Düsseldorf Verfolgte Künstler zurück im Kunstpalast

Düsseldorf · Die aktuelle Ausstellung im Museum Kunstpalast widmet sich der "Entarteten Kunst". Sie zeigt Werke von Dix, Macke und Lehmbruck.

Dix' "Bildnis des Malers Franz Radziwill" (1928).

Dix' "Bildnis des Malers Franz Radziwill" (1928).

Foto: Museum Kunstpalast

Leuchtendes Gelb, intensives Grün: In kräftigen Farben stehen drei nackte Frauen in der Natur. Hintereinander gereiht scheinen sie sich im Blättergewirr zu verstecken. Das großformatige Gemälde "Drei Badende" von Ernst Ludwig Kirchner aus dem Jahre 1913 ist eines der bekanntesten Werke des deutschen Expressionisten, und zurzeit hängt es zum ersten Mal seit 80 Jahren wieder im Museum Kunstpalast.

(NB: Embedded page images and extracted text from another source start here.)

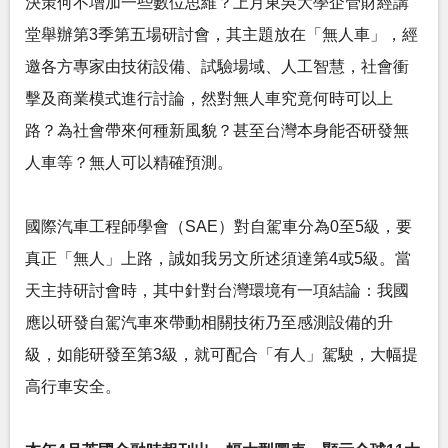
決策何不增加一些數位思維？上月東吳大學企管財經講
堂舉辦第3季第五場研討會，其主題放在「無人車」，經
邀各方專家由技術設備、試驗場域、人工智慧，社會衝
擊及商業模式進行討論，然對無人車究竟何時可以上
路？為社會帶來何種新風貌？甚至台灣本身能否研發無
人車等？無人可以精確預測。
國際汽車工程師學會（SAE）對自駕車分為0至5級，要
真正「無人」上路，誠如我另文所述須達第4或5級。當
天主持研討會時，其中針對台灣環境有一項結論：我國
應以研發自駕汽車來帶動相關技術乃至感測設備的升
級，如能研發至第3級，就可配合「有人」駕駛，大幅提
高行車安全。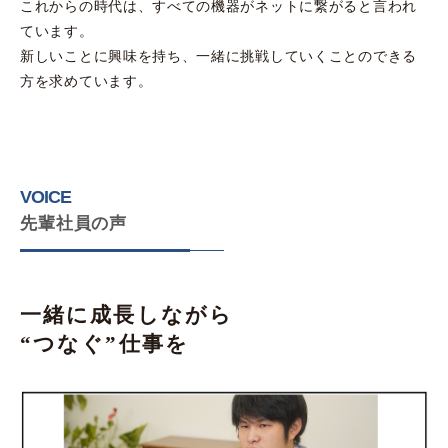
これからの時代は、すべての機器がネットに繋がると言われ
ています。
新しいことに興味を持ち、一緒に挑戦していくことのできる
方を求めています。
VOICE
先輩社員の声
一緒に成長しながら
“つなぐ”仕事を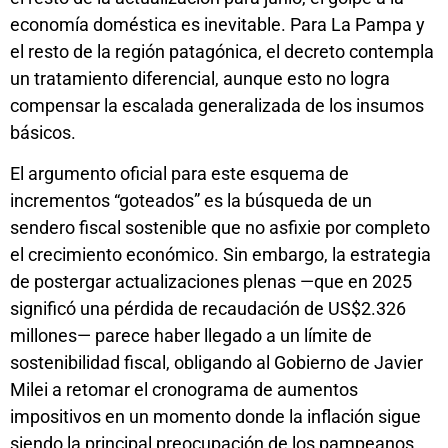
economía doméstica es inevitable. Para La Pampa y
el resto de la región patagónica, el decreto contempla
un tratamiento diferencial, aunque esto no logra
compensar la escalada generalizada de los insumos
básicos.
El argumento oficial para este esquema de
incrementos “goteados” es la búsqueda de un
sendero fiscal sostenible que no asfixie por completo
el crecimiento económico. Sin embargo, la estrategia
de postergar actualizaciones plenas —que en 2025
significó una pérdida de recaudación de US$2.326
millones— parece haber llegado a un límite de
sostenibilidad fiscal, obligando al Gobierno de Javier
Milei a retomar el cronograma de aumentos
impositivos en un momento donde la inflación sigue
siendo la principal preocupación de los pampeanos.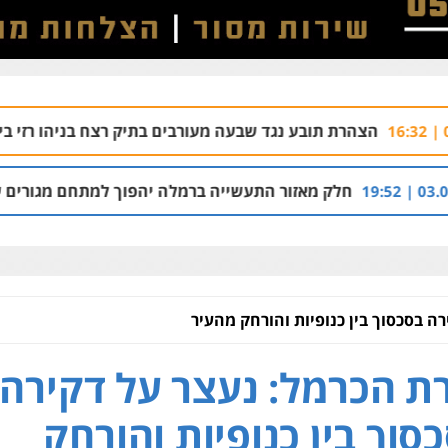
ובע נגד שבעה מעורבים בתיק רצח בניהו רזי בירושלים
04.08 | 13:37
אזור התעשייה ברמלה יהפוך למתחם מגורים עם 1,700 יחידות דיור
ה בסכסוך בין כנופיות והורחק מהעיר
ת הכרמל: נעצר על דקירה
סוך בין כנופיות והורחק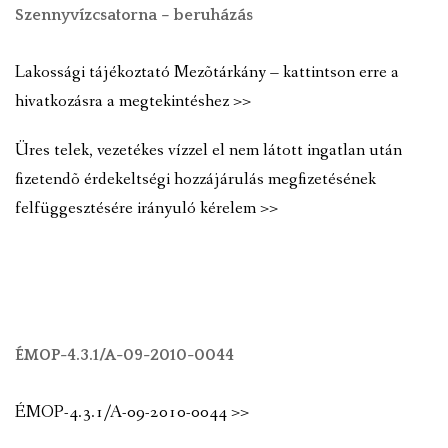
Szennyvízcsatorna – beruházás
Lakossági tájékoztató Mezõtárkány – kattintson erre a
hivatkozásra a megtekintéshez >>
Üres telek, vezetékes vízzel el nem látott ingatlan után
fizetendõ érdekeltségi hozzájárulás megfizetésének
felfüggesztésére irányuló kérelem >>
ÉMOP-4.3.1/A-09-2010-0044
ÉMOP-4.3.1/A-09-2010-0044 >>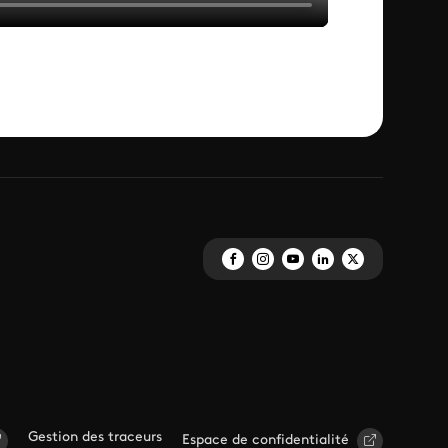
Gestion des traceurs
Espace de confidentialité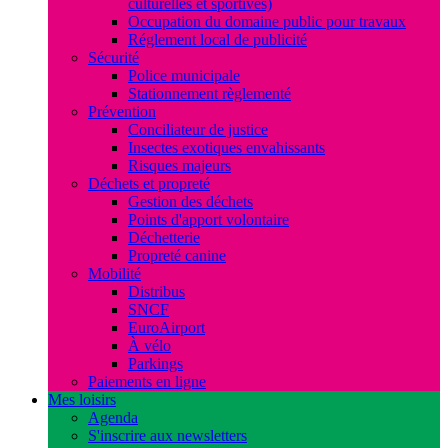
culturelles et sportives)
Occupation du domaine public pour travaux
Réglement local de publicité
Sécurité
Police municipale
Stationnement règlementé
Prévention
Conciliateur de justice
Insectes exotiques envahissants
Risques majeurs
Déchets et propreté
Gestion des déchets
Points d'apport volontaire
Déchetterie
Propreté canine
Mobilité
Distribus
SNCF
EuroAirport
À vélo
Parkings
Paiements en ligne
Mes loisirs
Agenda
S'inscrire aux newsletters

Bilder, die Strömungen der Moderne aufgriffen, waren bei den Nazis verpönt - wie "Drei Badende" (1913) von Ernst Ludwig Kirchner.

Bilder, die Strömungen der Moderne aufgriffen, waren bei den Nazis verpönt - wie "Drei Badende" (1913) von Ernst Ludwig Kirchner.

Foto: AGNSW

Zu sehen ist es in der Ausstellung "Spot on: 1937" über die Säuberungsaktion "Entartete Kunst" der NS-Diktatur in Düsseldorf. Das Museum stellt eine kleine Auswahl der damals verschollenen und diffamierten und so aus dem öffentlichen Bewusstsein gestrichenen Kunstwerke in ein neues Licht und erinnert an die Ausmaße dieser politischen und geistesgeschichtlichen Katastrophe.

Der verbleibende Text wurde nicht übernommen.